What you have to do
Retype, exactly as written, every line from the one containing "(at image resolution)." through the last line of the records below, both included; skip the pictures.

Given records
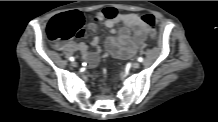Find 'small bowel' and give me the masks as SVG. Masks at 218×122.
<instances>
[{"label": "small bowel", "instance_id": "c3829d8e", "mask_svg": "<svg viewBox=\"0 0 218 122\" xmlns=\"http://www.w3.org/2000/svg\"><path fill=\"white\" fill-rule=\"evenodd\" d=\"M88 24L91 31L104 24L111 33L115 34V25L121 24L117 36L108 37L106 40L107 51L117 58H129L135 54L139 46L146 40L152 32V28L147 26L142 18L135 13H119L116 8L108 7L98 13L88 15ZM57 48L70 47L79 51L83 59L90 65L95 66L100 58L99 38L94 37L91 41L93 50L85 42H71L65 44L58 43Z\"/></svg>", "mask_w": 218, "mask_h": 122}]
</instances>
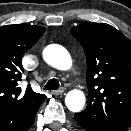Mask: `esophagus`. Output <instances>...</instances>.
Listing matches in <instances>:
<instances>
[{
	"label": "esophagus",
	"instance_id": "34e87169",
	"mask_svg": "<svg viewBox=\"0 0 131 131\" xmlns=\"http://www.w3.org/2000/svg\"><path fill=\"white\" fill-rule=\"evenodd\" d=\"M64 91H65L64 88H60V89H58V90H53V91H52V94H53V95H60V94H62Z\"/></svg>",
	"mask_w": 131,
	"mask_h": 131
}]
</instances>
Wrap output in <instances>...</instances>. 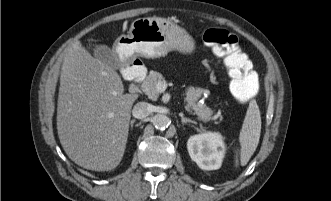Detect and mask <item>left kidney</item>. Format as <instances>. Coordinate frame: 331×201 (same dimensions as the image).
<instances>
[{
	"label": "left kidney",
	"instance_id": "1",
	"mask_svg": "<svg viewBox=\"0 0 331 201\" xmlns=\"http://www.w3.org/2000/svg\"><path fill=\"white\" fill-rule=\"evenodd\" d=\"M187 149L193 161L203 170L221 167L225 155V144L219 132H208L191 136Z\"/></svg>",
	"mask_w": 331,
	"mask_h": 201
}]
</instances>
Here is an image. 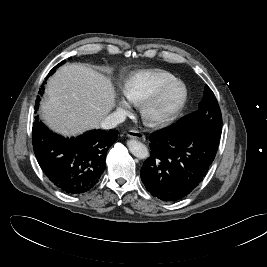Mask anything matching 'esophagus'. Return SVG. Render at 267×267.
Instances as JSON below:
<instances>
[{
    "mask_svg": "<svg viewBox=\"0 0 267 267\" xmlns=\"http://www.w3.org/2000/svg\"><path fill=\"white\" fill-rule=\"evenodd\" d=\"M127 136L129 138H135V139H139L141 141H144L145 140V136L141 132H139L137 130H131V131H129L127 133Z\"/></svg>",
    "mask_w": 267,
    "mask_h": 267,
    "instance_id": "34e87169",
    "label": "esophagus"
}]
</instances>
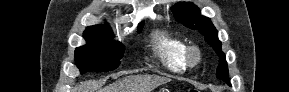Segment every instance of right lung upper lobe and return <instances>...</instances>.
I'll list each match as a JSON object with an SVG mask.
<instances>
[{
	"label": "right lung upper lobe",
	"instance_id": "right-lung-upper-lobe-1",
	"mask_svg": "<svg viewBox=\"0 0 289 92\" xmlns=\"http://www.w3.org/2000/svg\"><path fill=\"white\" fill-rule=\"evenodd\" d=\"M142 24H143V22L140 23L139 26L142 25ZM87 29L96 30V31H111V29L108 26H106V25L89 26V27H87Z\"/></svg>",
	"mask_w": 289,
	"mask_h": 92
}]
</instances>
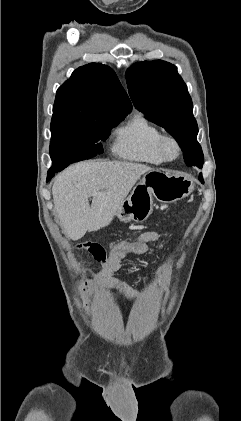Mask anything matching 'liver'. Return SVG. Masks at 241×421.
<instances>
[{
	"mask_svg": "<svg viewBox=\"0 0 241 421\" xmlns=\"http://www.w3.org/2000/svg\"><path fill=\"white\" fill-rule=\"evenodd\" d=\"M151 167L100 160L74 164L56 176L54 206L63 232L71 240L108 226L135 183ZM89 197H93L91 206Z\"/></svg>",
	"mask_w": 241,
	"mask_h": 421,
	"instance_id": "6515ba94",
	"label": "liver"
}]
</instances>
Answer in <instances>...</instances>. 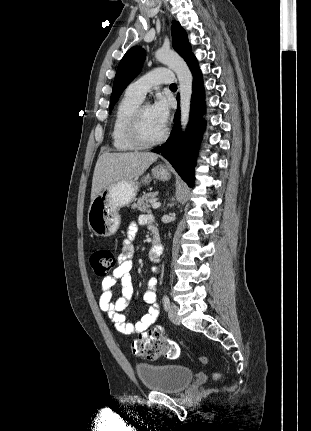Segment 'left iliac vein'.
I'll return each mask as SVG.
<instances>
[{
    "label": "left iliac vein",
    "mask_w": 311,
    "mask_h": 431,
    "mask_svg": "<svg viewBox=\"0 0 311 431\" xmlns=\"http://www.w3.org/2000/svg\"><path fill=\"white\" fill-rule=\"evenodd\" d=\"M168 316L172 323L179 325L181 322V319L178 315V307L174 304H172L168 309Z\"/></svg>",
    "instance_id": "left-iliac-vein-1"
}]
</instances>
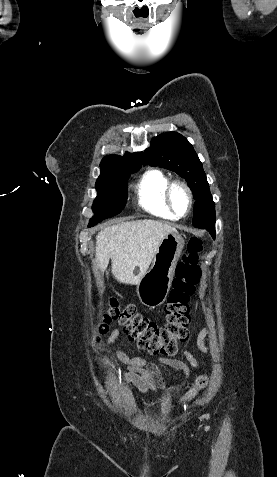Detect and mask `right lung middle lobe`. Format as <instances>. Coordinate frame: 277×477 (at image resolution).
<instances>
[{"label":"right lung middle lobe","mask_w":277,"mask_h":477,"mask_svg":"<svg viewBox=\"0 0 277 477\" xmlns=\"http://www.w3.org/2000/svg\"><path fill=\"white\" fill-rule=\"evenodd\" d=\"M139 169H111L101 172L96 181L97 197L92 209L95 215L89 227L96 225L103 219L119 214L127 200V180L130 174Z\"/></svg>","instance_id":"right-lung-middle-lobe-1"}]
</instances>
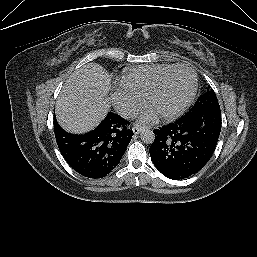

Output below
Detect and mask `right lung middle lobe`. Format as <instances>. Coordinate frame: 277×477 (at image resolution).
<instances>
[{"label":"right lung middle lobe","mask_w":277,"mask_h":477,"mask_svg":"<svg viewBox=\"0 0 277 477\" xmlns=\"http://www.w3.org/2000/svg\"><path fill=\"white\" fill-rule=\"evenodd\" d=\"M139 169H111L101 172L96 181L97 197L92 209L95 215L89 227L96 225L103 219L119 214L127 200V180L130 174Z\"/></svg>","instance_id":"right-lung-middle-lobe-1"}]
</instances>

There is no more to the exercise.